WT Waggoner to Cary T. Grayson

Title

WT Waggoner to Cary T. Grayson

Creator

Waggoner, William Thomas (1852–1934)

Identifier

WWP16666

Date

1930 March 25

Source

Cary T. Grayson Papers, Woodrow Wilson Presidential Library, Staunton, Virginia

Language

English

Text

Admiral Cary T. Grayson
1331 G. Street NW
Washington, DC

Dear Admiral Grayson

This acknowledges receipt of yours of March 21st which was a great pleasure to me to read. I have just returned from my ranch where I have been for the past 4 or 5 days and I think the trip was a great benefit to me for I saw everything that I loved, cattle, horses and expecially Cow-ponies. We are breaking out about 50 head of 3 year olds this year and they certainly look good to me, none of them are very bad, occassionally one will pitch a hundred or two yards but I love him much better then for it. I like to see the pitching and roping and riding going on on the ranch as I have witnessed that all my life and its one of my hobbys. I like it much better than I do horse-racing for I get something out of it and horse-racing, up to this writing has been a loss in place of a gain, but maybe some day it will turn my way.

I was out to the track yesterday and saw all my colts.
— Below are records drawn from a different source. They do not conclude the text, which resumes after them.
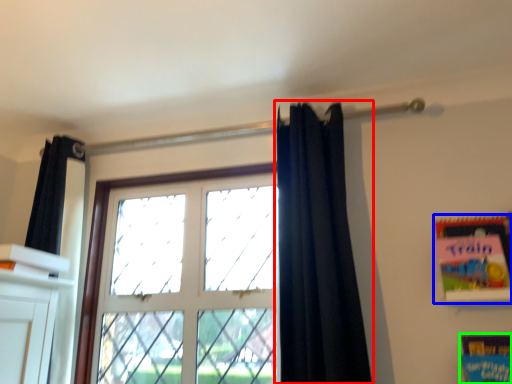 Question: Which object is positioned farthest from curtain (highlighted by a red box)? Select from paperback book (highlighted by a blue box) and paperback book (highlighted by a green box).

Choices:
 (A) paperback book
 (B) paperback book

Answer: (B) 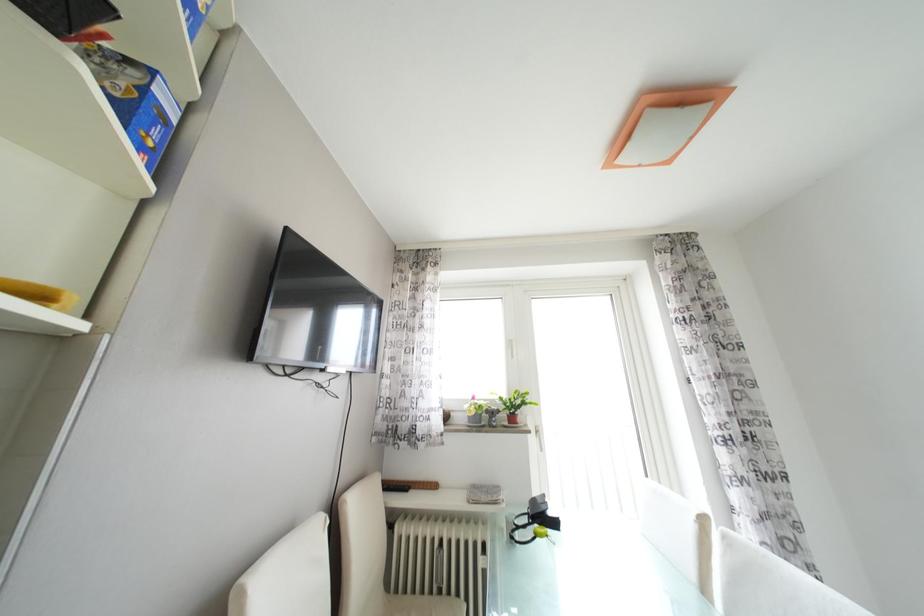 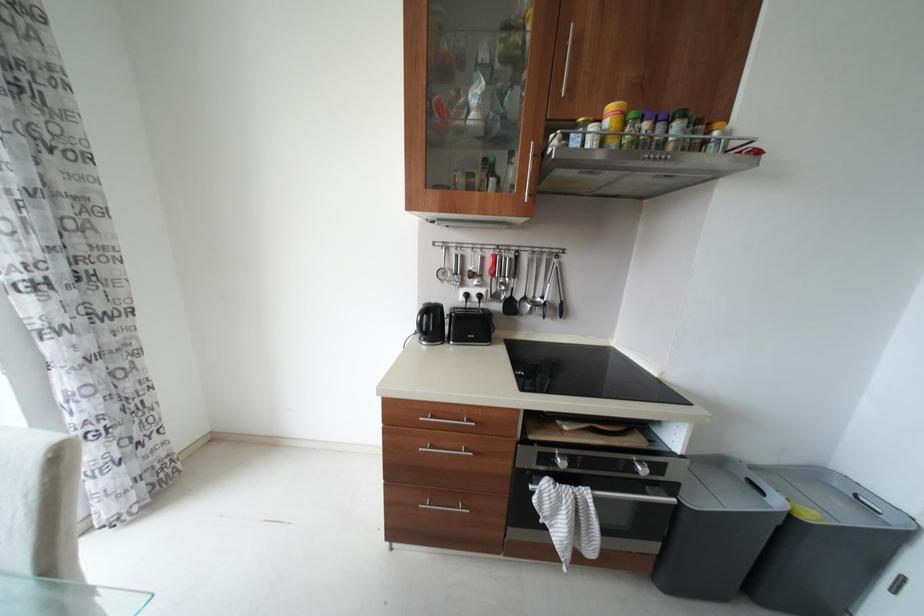 Question: The camera is either moving clockwise (left) or counter-clockwise (right) around the object. The first image is from the beginning of the video and the second image is from the end. Is the camera moving left or right when shooting the video?

Choices:
 (A) Left
 (B) Right

Answer: (A) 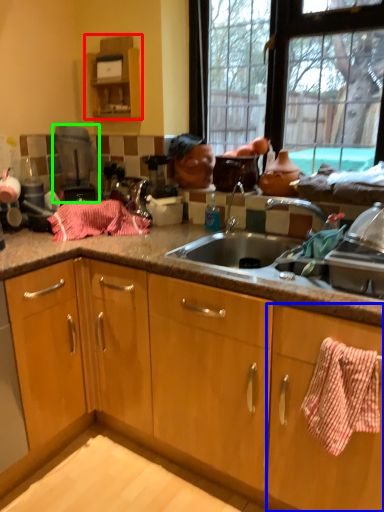 Question: Based on their relative distances, which object is farther from cabinetry (highlighted by a red box)? Choose from cabinetry (highlighted by a blue box) and appliance (highlighted by a green box).

Choices:
 (A) cabinetry
 (B) appliance

Answer: (A) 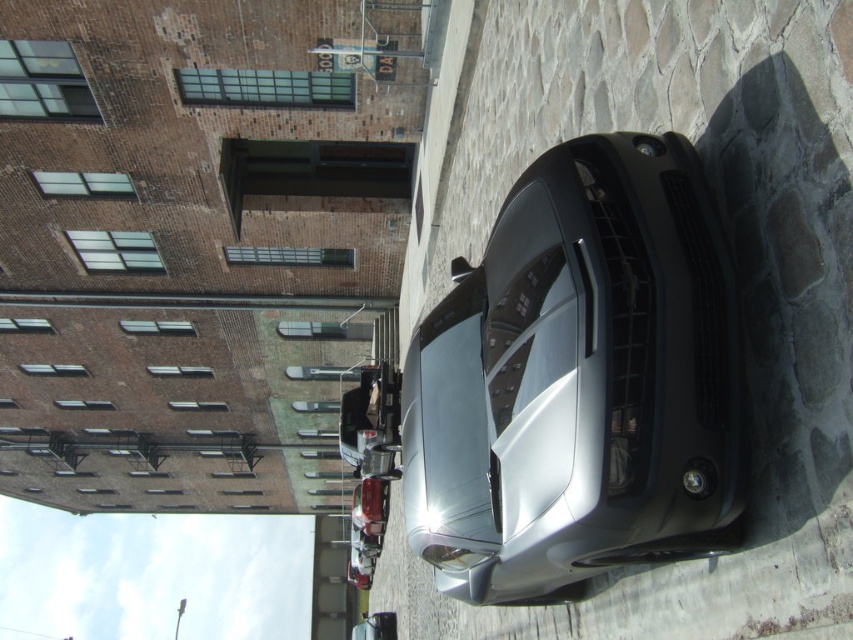 The width and height of the screenshot is (853, 640). What do you see at coordinates (578, 380) in the screenshot?
I see `satin silver car at center` at bounding box center [578, 380].

Is satin silver car at center to the right of shiny metallic car at center from the viewer's perspective?

Indeed, satin silver car at center is positioned on the right side of shiny metallic car at center.

Is point (448, 481) farther from camera compared to point (383, 486)?

No, (448, 481) is in front of (383, 486).

Locate an element on the screen. The height and width of the screenshot is (640, 853). satin silver car at center is located at coordinates (578, 380). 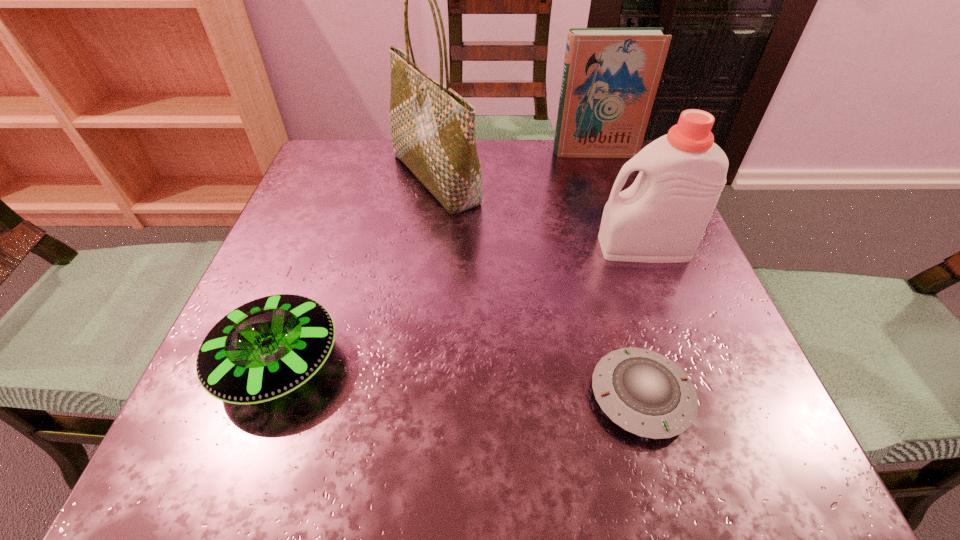 Where is `saucer that is positioned at the right edge`? This screenshot has width=960, height=540. saucer that is positioned at the right edge is located at coordinates (643, 392).

The height and width of the screenshot is (540, 960). Identify the location of object at the near left corner. (265, 349).

Identify the location of object that is at the far right corner. (610, 77).

The height and width of the screenshot is (540, 960). Identify the location of object that is at the near right corner. (643, 392).

The image size is (960, 540). Find the location of `vacant space at the far edge`. vacant space at the far edge is located at coordinates (420, 200).

The height and width of the screenshot is (540, 960). Find the location of `free space at the left edge`. free space at the left edge is located at coordinates (288, 237).

This screenshot has width=960, height=540. Identify the location of vacant region at the right edge of the desktop. (712, 333).

Identify the location of blank region between the detergent and the second object from left to right. (540, 213).

The image size is (960, 540). I want to click on free area in between the taller saucer and the shortest object, so click(460, 379).

The width and height of the screenshot is (960, 540). Identify the location of blank region between the third nearest object and the shopping bag. (540, 213). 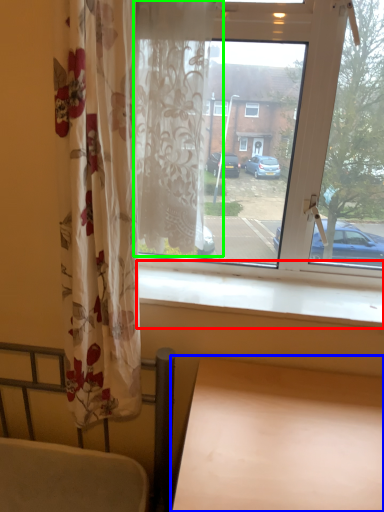 Question: Based on their relative distances, which object is nearer to window sill (highlighted by a red box)? Choose from table (highlighted by a blue box) and curtain (highlighted by a green box).

Choices:
 (A) table
 (B) curtain

Answer: (A) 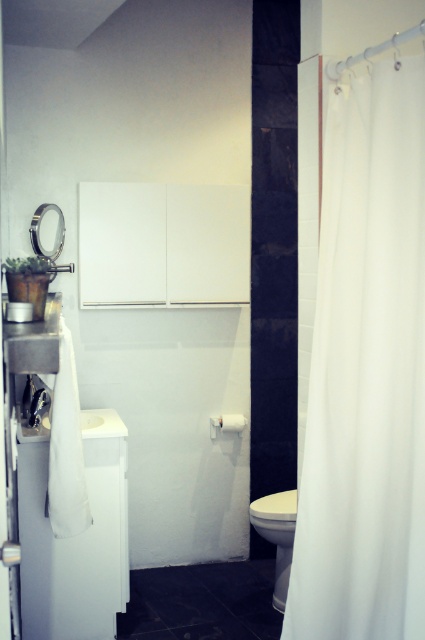 Can you confirm if white fabric shower curtain at right is positioned to the right of white glossy toilet bowl at lower center?

Indeed, white fabric shower curtain at right is positioned on the right side of white glossy toilet bowl at lower center.

Does white fabric shower curtain at right appear under white glossy toilet bowl at lower center?

No.

Between point (376, 573) and point (289, 561), which one is positioned behind?

Point (289, 561)

Find the location of `white fabric shower curtain at right`. white fabric shower curtain at right is located at coordinates (365, 371).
The 2 year olds all have a little coltd and are coughing a little but I don’t think it will amount to a great deal only I have to lay them off from training until they get practically over it. Mr. Vestal was telling me yesterday that he let Broadway step along a half mile in 50 over a muddy track and I thought that was pretty good. This colt is doing just as well as anyone could expect him to and if he keeps on training the way he is training, I feel that I will be in the money in the Kentucky Derby. Kilkerry is doing everything that we ask him to do, he certainly can run but I have my doubts that he can beat Broadway a mile and a quarter. Don’t let the boy that you have engaged for me to ride Broadway back out for I am depending on him to ride and so far don’t know who will ride Kilkerry but I think there will be lots of scratches on the day of the race and we will have a chance to pick up a good rider.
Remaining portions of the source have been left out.